##### Exercise data

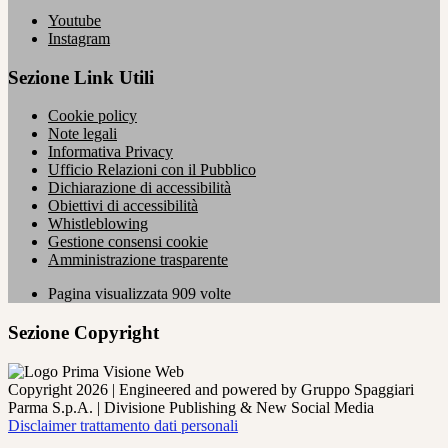
Youtube
Instagram
Sezione Link Utili
Cookie policy
Note legali
Informativa Privacy
Ufficio Relazioni con il Pubblico
Dichiarazione di accessibilità
Obiettivi di accessibilità
Whistleblowing
Gestione consensi cookie
Amministrazione trasparente
Pagina visualizzata
909
volte
Sezione Copyright
Copyright 2026 | Engineered and powered by Gruppo Spaggiari
Parma S.p.A. | Divisione Publishing & New Social Media
Disclaimer trattamento dati personali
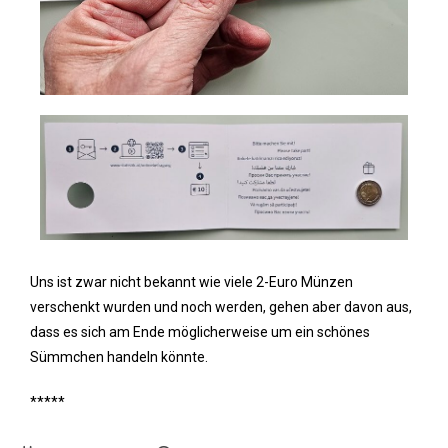
Uns ist zwar nicht bekannt wie viele 2-Euro Münzen
verschenkt wurden und noch werden, gehen aber davon aus,
dass es sich am Ende möglicherweise um ein schönes
Sümmchen handeln könnte.
*****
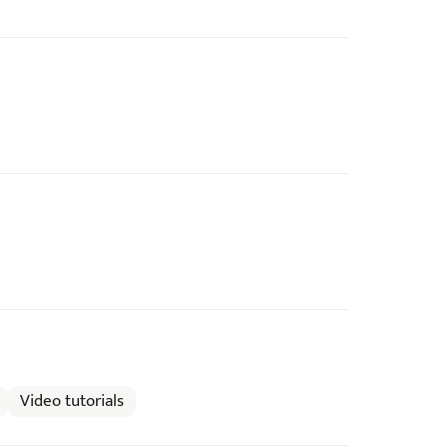
Video tutorials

##########

§ **What to produce**
Omitting all pictures, restate word for word the lines from the one containing "Sezione Link Utili" through the last line of the data.

§ **Worked solution**
Sezione Link Utili
Cookie policy
Note legali
Informativa Privacy
Ufficio Relazioni con il Pubblico
Dichiarazione di accessibilità
Obiettivi di accessibilità
Whistleblowing
Gestione consensi cookie
Amministrazione trasparente
Pagina visualizzata
909
volte
Sezione Copyright
Copyright 2026 | Engineered and powered by Gruppo Spaggiari
Parma S.p.A. | Divisione Publishing & New Social Media
Disclaimer trattamento dati personali
Uns ist zwar nicht bekannt wie viele 2-Euro Münzen
verschenkt wurden und noch werden, gehen aber davon aus,
dass es sich am Ende möglicherweise um ein schönes
Sümmchen handeln könnte.
*****
Video tutorials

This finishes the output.